#### EXERCISE DATA ####
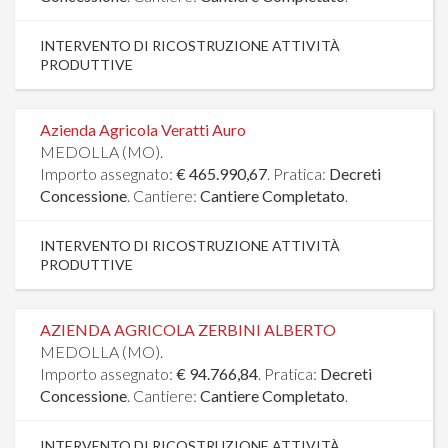
INTERVENTO DI RICOSTRUZIONE ATTIVITÀ
PRODUTTIVE
Azienda Agricola Veratti Auro
MEDOLLA (MO).
Importo assegnato:
€ 465.990,67
. Pratica:
Decreti
Concessione
. Cantiere:
Cantiere Completato
.
INTERVENTO DI RICOSTRUZIONE ATTIVITÀ
PRODUTTIVE
AZIENDA AGRICOLA ZERBINI ALBERTO
MEDOLLA (MO).
Importo assegnato:
€ 94.766,84
. Pratica:
Decreti
Concessione
. Cantiere:
Cantiere Completato
.
INTERVENTO DI RICOSTRUZIONE ATTIVITÀ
####
## WHAT IS BEING ASKED
Using the records above, output an exact copy without any pictures.

## RESPONSE AREA
INTERVENTO DI RICOSTRUZIONE ATTIVITÀ
PRODUTTIVE
Azienda Agricola Veratti Auro
MEDOLLA (MO).
Importo assegnato:
€ 465.990,67
. Pratica:
Decreti
Concessione
. Cantiere:
Cantiere Completato
.
INTERVENTO DI RICOSTRUZIONE ATTIVITÀ
PRODUTTIVE
AZIENDA AGRICOLA ZERBINI ALBERTO
MEDOLLA (MO).
Importo assegnato:
€ 94.766,84
. Pratica:
Decreti
Concessione
. Cantiere:
Cantiere Completato
.
INTERVENTO DI RICOSTRUZIONE ATTIVITÀ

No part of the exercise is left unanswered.